Não há como falar de Recife e esquecer de Olinda, sua vizinha famosa. Cidade das ladeiras, das ruas estreitas, do calçamento pé-de-moleque, das galerias de arte e igrejas centenárias, Olinda é especial nessas semanas que antecedem o Carnaval. Nela o frevo é palavra constante, ouvido e dançado em todos os cantos.
Deixe de fora a preguiça quando for a Olinda, pois só se conhece suas belezas naturais com os pés que devem estar confortáveis. Suba as ladeiras, pare de porta em porta e se prepare para um passeio único que remonta ao passado, aos casarões coloniais, igrejas, museus e vistas esplendorosas (lá de cima os holandeses e portugueses avistavam todo o Recife).
Tome um suco de caju ou de cajá e suba devagar, para garantir o fôlego, até o Alto da Sé, onde está localizada a Catedral Nosso Senhor Salvador do Mundo. E tenha certeza que desta visão você nunca mais irá esquecer e que servirá para agendar outras viagens a essas irmãs pernambucanas tão unidas, tão especiais, que são convite constante para novas empreitadas.
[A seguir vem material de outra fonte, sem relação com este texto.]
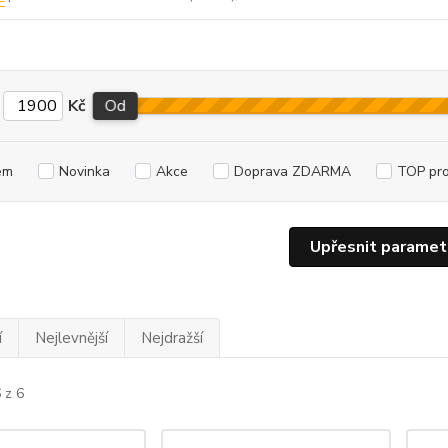
Kč
Od
em
Novinka
Akce
Doprava ZDARMA
TOP pr
Upřesnit paramet
í
Nejlevnější
Nejdražší
 z 6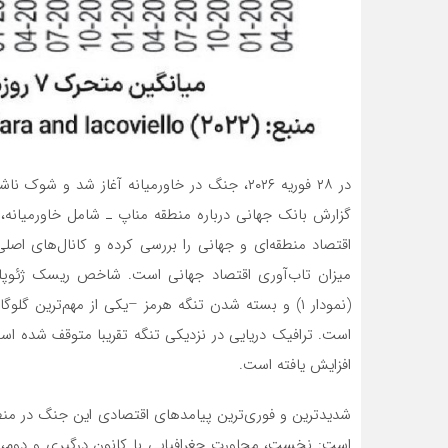
در ۲۸ فوریه ۲۰۲۶، جنگ در خاورمیانه آغاز شد و
گزارش بانک جهانی درباره منطقه مناپ ـ شامل خاورمیانه، 
اقتصاد منطقه‌ای و جهانی را بررسی کرده و کانال‌های اصلی
(نمودار ۱) و بسته شدن تنگه هرمز –یکی از مهم‌ترین گ
افزایش یافته است.
شدیدترین و فوری‌ترین پیامدهای اقتصادی این جنگ در من
است: نخست، مجاورت جغرافیایی با کانون درگیری و دوم، ت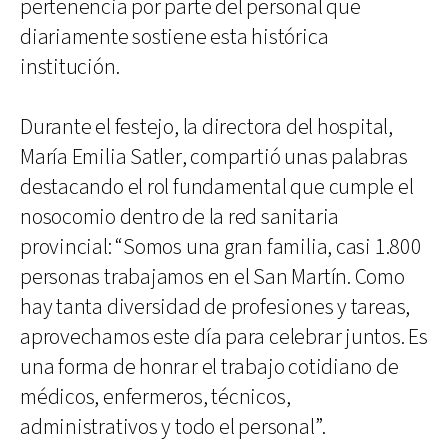
pertenencia por parte del personal que
diariamente sostiene esta histórica
institución.
Durante el festejo, la directora del hospital,
María Emilia Satler, compartió unas palabras
destacando el rol fundamental que cumple el
nosocomio dentro de la red sanitaria
provincial: “Somos una gran familia, casi 1.800
personas trabajamos en el San Martín. Como
hay tanta diversidad de profesiones y tareas,
aprovechamos este día para celebrar juntos. Es
una forma de honrar el trabajo cotidiano de
médicos, enfermeros, técnicos,
administrativos y todo el personal”.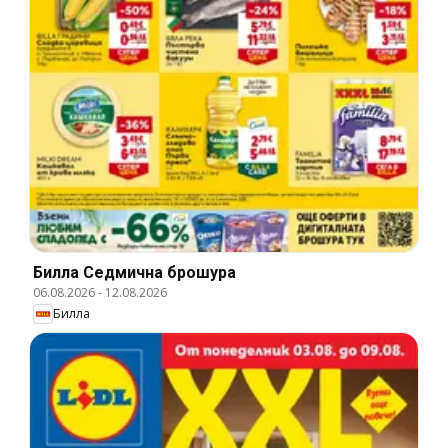
Билла Cедмична брошура
06.08.2026
-
12.08.2026
Билла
Olinda foi fundada pelos portugueses, tornando-se precursora no desenvolvimento cultural, especialmente em áreas como literatura, artes plásticas e teatro. Tombada pela Unesco como Patrimônio Histórico e Cultural da Humanidade, Olinda também é conhecida por promover um dos maiores e mais irreverentes carnavais de rua do Brasil.
Os sons do frevo, do maracatu e das marchinhas embalam milhares de pessoas, que descem e sobem as ladeiras e se aglomeram nas estreitas ruas que cortam a cidade. Um dos bairros mais populares é o Alto da Sé, onde se encontra, além da igreja e do mirante, uma ótima feira de artesanato.
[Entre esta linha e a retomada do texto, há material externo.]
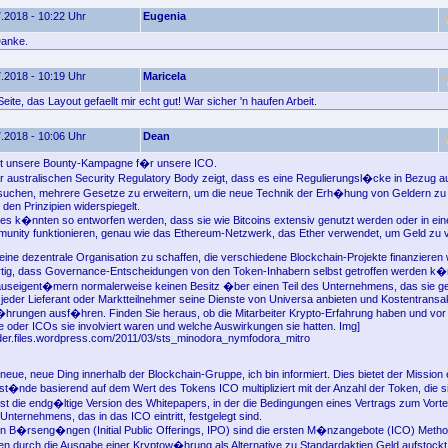
.2018 - 10:22 Uhr
Eugenia
Danke.
.2018 - 10:19 Uhr
Maricela
eite, das Layout gefaellt mir echt gut! War sicher 'n haufen Arbeit.
.2018 - 10:06 Uhr
Dean
tzt unsere Bounty-Kampagne f�r unsere ICO.
r australischen Security Regulatory Body zeigt, dass es eine Regulierungsl�cke in Bezug au
rsuchen, mehrere Gesetze zu erweitern, um die neue Technik der Erh�hung von Geldern zu
in den Prinzipien widerspiegelt.
es k�nnten so entworfen werden, dass sie wie Bitcoins extensiv genutzt werden oder in ei
unity funktionieren, genau wie das Ethereum-Netzwerk, das Ether verwendet, um Geld zu 
eine dezentrale Organisation zu schaffen, die verschiedene Blockchain-Projekte finanzieren
artig, dass Governance-Entscheidungen von den Token-Inhabern selbst getroffen werden k
useigent�mern normalerweise keinen Besitz �ber einen Teil des Unternehmens, das sie gest
jeder Lieferant oder Marktteilnehmer seine Dienste von Universa anbieten und Kostentransak
rungen ausf�hren. Finden Sie heraus, ob die Mitarbeiter Krypto-Erfahrung haben und vor 
e oder ICOs sie involviert waren und welche Auswirkungen sie hatten. Img]
ader.files.wordpress.com/2011/03/sts_minodora_nymfodora_mitro
neue, neue Ding innerhalb der Blockchain-Gruppe, ich bin informiert. Dies bietet der Mission
st�nde basierend auf dem Wert des Tokens ICO multipliziert mit der Anzahl der Token, die si
ist die endg�ltige Version des Whitepapers, in der die Bedingungen eines Vertrags zum Vorte
nternehmens, das in das ICO eintritt, festgelegt sind.
n B�rseng�ngen (Initial Public Offerings, IPO) sind die ersten M�nzangebote (ICO) Metho
n durch die Ausgabe einer Kryptow�hrung als Alternative zu Standardaktien Geld aufstockt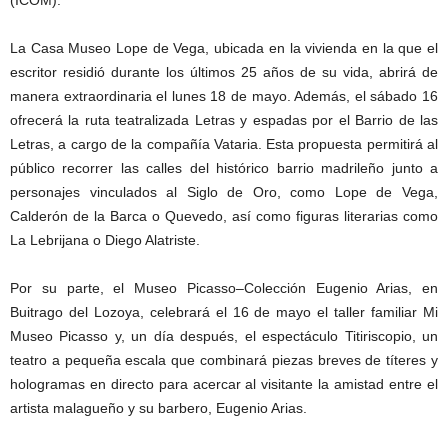
La Casa Museo Lope de Vega, ubicada en la vivienda en la que el
escritor residió durante los últimos 25 años de su vida, abrirá de
manera extraordinaria el lunes 18 de mayo. Además, el sábado 16
ofrecerá la ruta teatralizada Letras y espadas por el Barrio de las
Letras, a cargo de la compañía Vataria. Esta propuesta permitirá al
público recorrer las calles del histórico barrio madrileño junto a
personajes vinculados al Siglo de Oro, como Lope de Vega,
Calderón de la Barca o Quevedo, así como figuras literarias como
La Lebrijana o Diego Alatriste.
Por su parte, el Museo Picasso–Colección Eugenio Arias, en
Buitrago del Lozoya, celebrará el 16 de mayo el taller familiar Mi
Museo Picasso y, un día después, el espectáculo Titiriscopio, un
teatro a pequeña escala que combinará piezas breves de títeres y
hologramas en directo para acercar al visitante la amistad entre el
artista malagueño y su barbero, Eugenio Arias.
Desde que foi construída, inicialmente de taipa, a igreja passou por várias reformas até sua fachada ganhar um estilo colonial renascentista e barroco, em 1983. O mirante fica no largo da igreja, na rua Bispo Coutinho, e proporciona uma vista belíssima de quase toda a cidade e do Recife, incluindo os telhados do casario antigo, a praia Del Chifre, parte do rio Capibaribe, o porto, o bairro de Boa Viagem e o Oceano Atlântico.
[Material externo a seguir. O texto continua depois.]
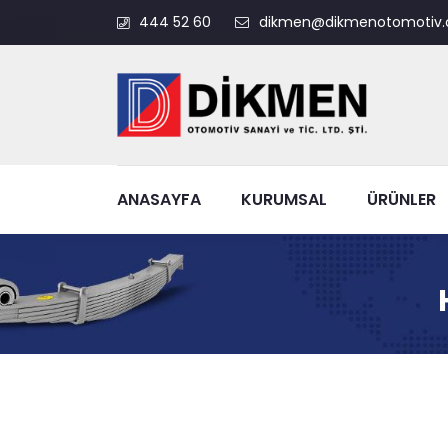
444 52 60
dikmen@dikmenotomotiv.
ANASAYFA
KURUMSAL
ÜRÜNLER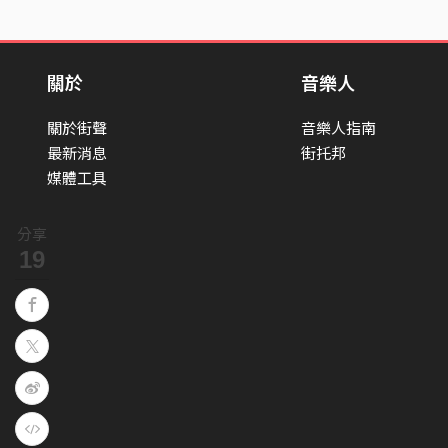
關於
音樂人
關於街聲
音樂人指南
最新消息
街托邦
媒體工具
分享
19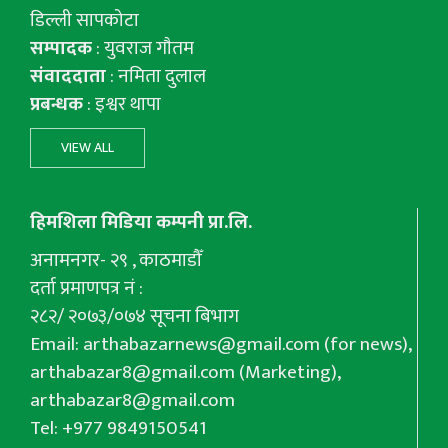
डिल्ली सापकोटा
सम्पादक
: युवराज गाैतम
संवाददाता
: नमिता दुलाल
प्रबन्धक
: इश्वर थापा
VIEW ALL
हिमशिला मिडिया कम्पनी प्रा.लि.
अनामनगर- २९ , काठमाडौँ
दर्ता प्रमाणपत्र नं :
२८२/ २०७३/०७४ सूचना बिभाग
Email:
arthabazarnews@gmail.com
(for news),
arthabazar8@gmail.com
(Marketing),
arthabazar8@gmail.com
Tel: +977 9849150541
Já o centro de artesanato é formado por pequenas lojas e barracas que vendem de tudo, de roupas a uma infinidade de lembrancinhas da região com o nome Olinda estampado. Também não deixe de provar uma das delícias típicas feitas nas barracas: há tapiocas, acarajés e queijos. Outro sucesso entre os turistas e foliões é o licor Pau de Índio, elaborado com 32 ervas e que, dizem os vendedores, é afrodisíaco.